Since the fall of apartheid, the incomes of whites and Asians have grown significantly while black incomes have been "nearly flat," according to Pew Research Center.
9. The protests could provide a boost to opposition political parties.
Since the end of apartheid, the African National Congress has pretty much run the show when it comes to South African politics. Now, opposition groups are hoping to capitalize on the frustrations of protesters and make headway during municipal elections next year.
10. This movement has spread far beyond South Africa.

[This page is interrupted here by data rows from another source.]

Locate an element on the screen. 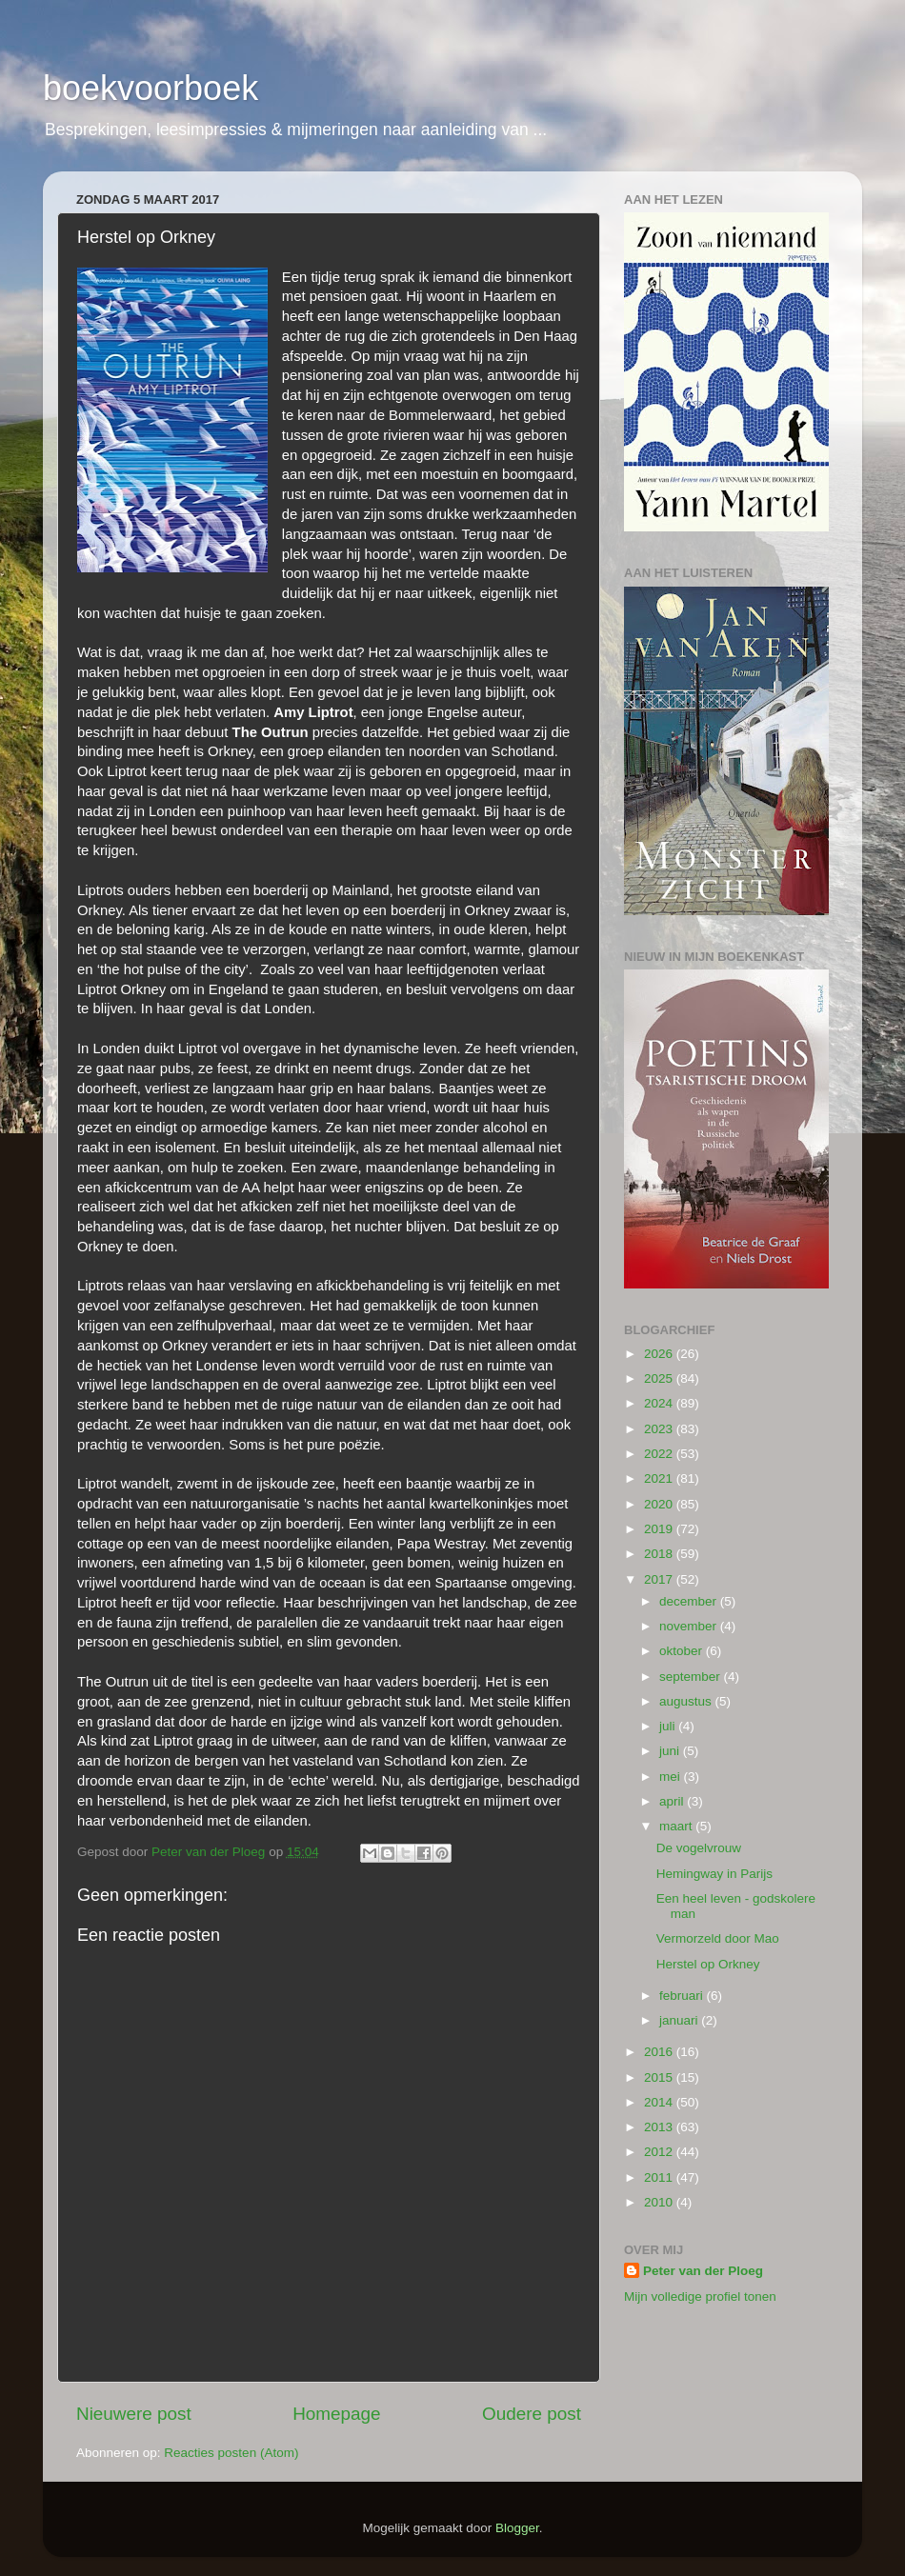 The height and width of the screenshot is (2576, 905). juli is located at coordinates (668, 1726).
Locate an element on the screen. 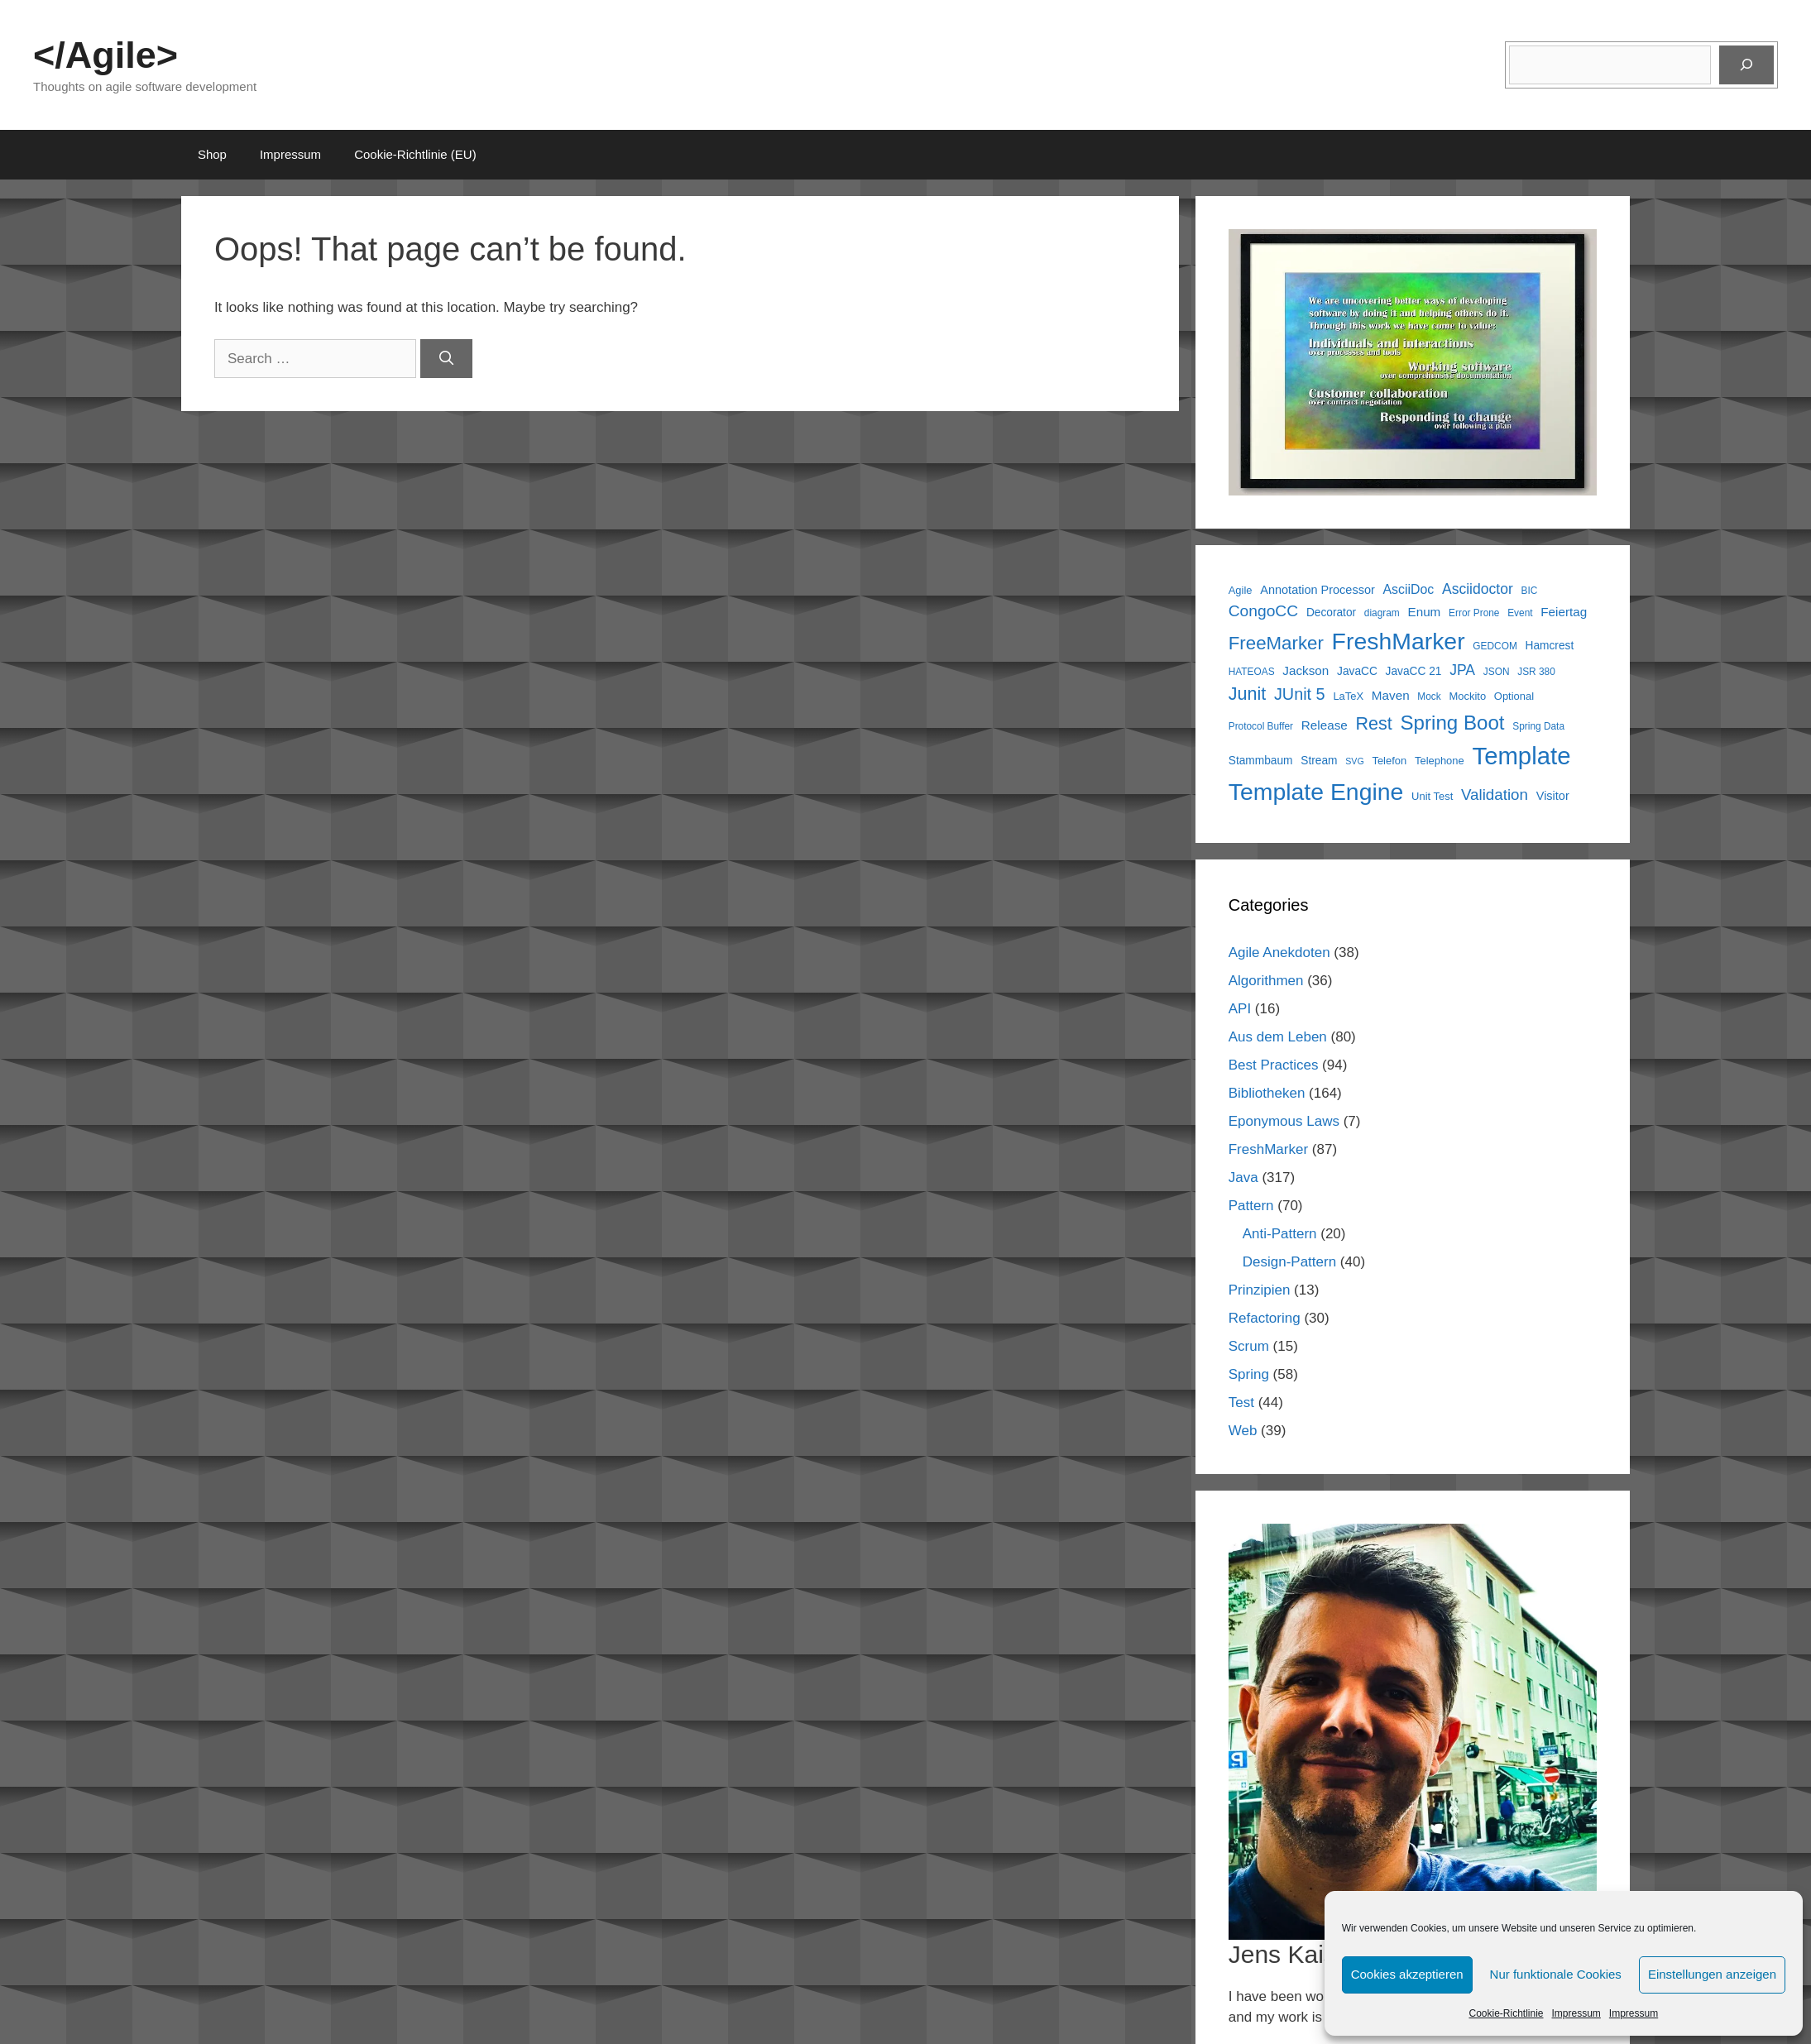 This screenshot has height=2044, width=1811. GEDCOM [GEDCOM (5 items)] is located at coordinates (1494, 646).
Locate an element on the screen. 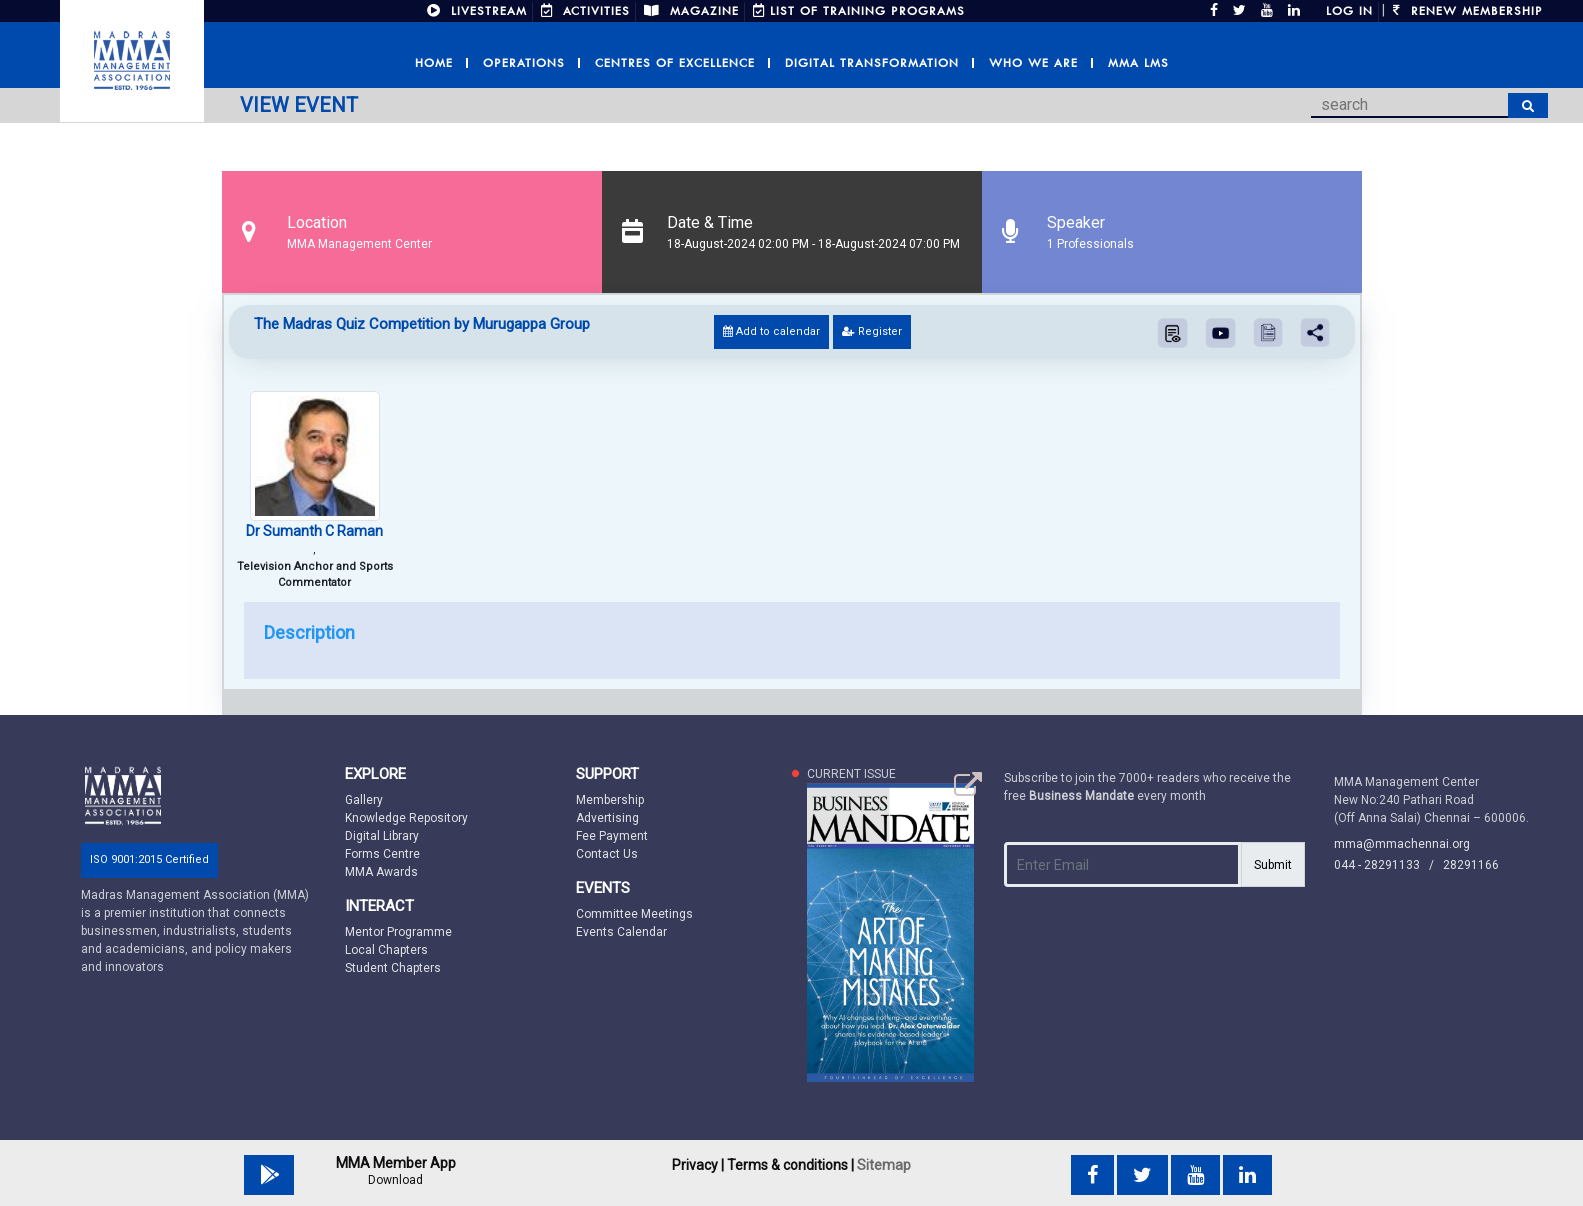 This screenshot has width=1583, height=1206. Advertising is located at coordinates (607, 818).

Supporters of the movement have gathered in London, New York, and even Duke University in North Carolina.
11. The students? They aren't done yet.
President Zuma announced on Oct. 23 that he would freeze fees, which is a major victory for the movement:
"Government understands the difficulty faced by students from poor households and urges all affected to allow the process to unfold to find long-term solutions in order to ensure access to education by all students."
But some students are vowing to continue their activism until the government provides free education to all South Africans.
Even if the #FeesMustFall movement cools down in the days ahead, this doesn't look like the end of youth activism in South Africa.
There is an enormous economic divide along racial lines in South Africa right now. And until that's been addressed in a more comprehensive way, young people will continue to demand justice.